His recent research, O'Connor says, follow others' research showing that mothers who report being stressed during pregnancy have children with higher rates of behavioral problems, as well as hyperactivity and anxiety.
What's Behind the Pregnancy Mood-Sleep Link?
O'Connor and his colleagues speculate that the stress hormone cortisol is behind the pregnancy mood and sleep problems link. "We know moms who are anxious in pregnancy have higher levels of the stress hormone cortisol," he says. "There is an association between a pregnant woman's level of stress hormone and stress hormone in the amniotic fluid. The placenta has an enzyme that breaks down the stress hormone. But evidently some still gets through.
"Moms who have higher levels of the stress hormone during pregnancy have babies exposed to higher levels of stress hormones," O'Connor says. And, that, he speculates, may influence the part of the brain that helps regulate the body's internal clock, including sleep habits.
The study makes sense, and will hopefully help dispel some pregnant women's notions that only external substances can adversely affect the pregnancy, says Diana Dell, MD, assistant professor of obstetrics and gynecology and psychiatry at Duke University Medical Center, Durham, N.C., who is both an ob-gyn and a psychiatrist.
"I've said to my patients, when the mother-to-be is anxious or depressed, you generate some noxious chemicals associated with that, and in terms of development it is not good," Dell says.
The new study adds to growing literature about infant sleep problems, says Judith Owens, MD, a sleep expert for the American Academy of Pediatrics and an associate professor of pediatrics at the Warren Alpert School of Medicine at Brown University, Providence, R.I. But she notes that the link between the mood of a woman during and after pregnancy and her baby's sleep is a complicated one.
"We know infant sleep is related to maternal depression [after childbirth]," she says. On the other hand, "If a mother has an infant who is not sleeping well, she is more likely to be anxious and depressed."
What to Do?
The new findings shouldn't make mothers-to-be who are anxious or depressed feel guilty, says Dell. "Women are under enormous pressure to make perfect babies and to be perfect moms."

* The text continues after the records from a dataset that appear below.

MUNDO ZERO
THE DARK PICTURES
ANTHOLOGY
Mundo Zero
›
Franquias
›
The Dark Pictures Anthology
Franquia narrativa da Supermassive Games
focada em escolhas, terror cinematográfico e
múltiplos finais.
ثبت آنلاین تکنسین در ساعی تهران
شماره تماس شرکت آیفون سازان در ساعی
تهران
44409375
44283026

If a woman feels more than a little anxious or depressed during pregnancy, seeking help as soon as possible is wise, Dell and Owens agree. "Moms need to be well during pregnancy."

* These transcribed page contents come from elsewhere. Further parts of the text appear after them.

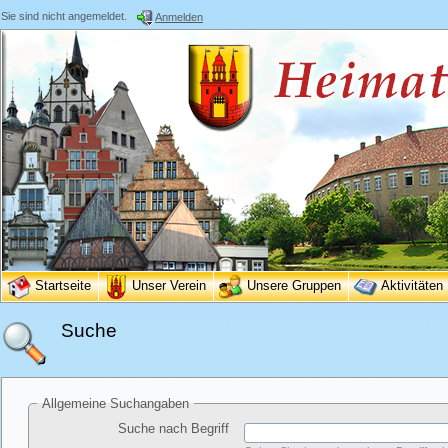
Sie sind nicht angemeldet.
Anmelden
Startseite
Unser Verein
Unsere Gruppen
Aktivitäten
Suche
Allgemeine Suchangaben
Suche nach Begriff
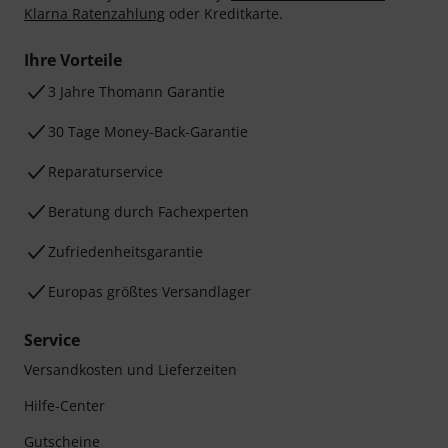
Klarna Ratenzahlung
oder Kreditkarte.
Ihre Vorteile
3 Jahre Thomann Garantie
30 Tage Money-Back-Garantie
Reparaturservice
Beratung durch Fachexperten
Zufriedenheitsgarantie
Europas größtes Versandlager
Service
Versandkosten und Lieferzeiten
Hilfe-Center
Gutscheine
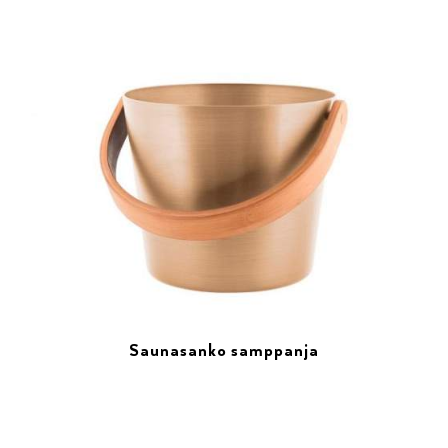
Saunasanko samppanja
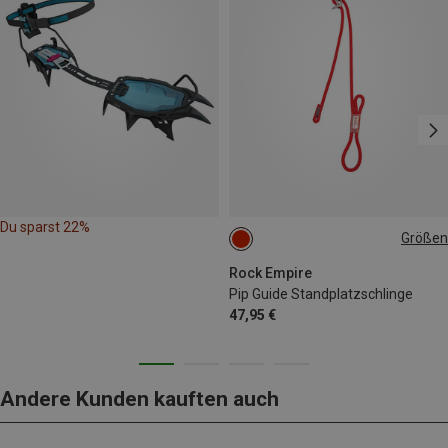
Du sparst 22%
Größen
ONE SIZE
Rock Empire
Pip Guide Standplatzschlinge
47,95 €
Andere Kunden kauften auch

Treatment might include psychotherapy or medication. "The current cultural bias is against [antidepressant] medication use [during pregnancy]," Dell says. But treatment should be decided case by case.

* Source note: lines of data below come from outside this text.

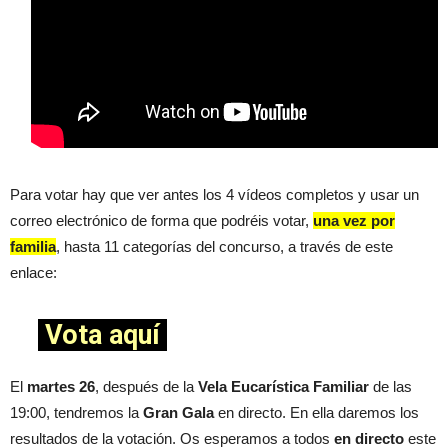
Para votar hay que ver antes los 4 vídeos completos y usar un
correo electrónico de forma que podréis votar,
una vez por
familia
, hasta 11 categorías del concurso, a través de este
enlace:
Vota aquí
El
martes 26
, después de la
Vela Eucarística Familiar
de las
19:00, tendremos la
Gran Gala
en directo. En ella daremos los
resultados de la votación. Os esperamos a todos
en directo
este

"If a mom has a mild depression, psychotherapy [talk therapy] may make her well," Dell says. "But if it's severe, psychotherapy may not be enough." For some women, she says, taking the medication for depression may carry less risk than not taking the medication and suffering the effects of the depression.
Some women's depression and anxiety may decline if they also ask for social support, Owens says. "Don't just ask for professional help," she tells pregnant women who are anxious or depressed. Asking for social support -- such as housecleaning help -- can also improve the situation, she says, especially if the newborn is not the mother's first child.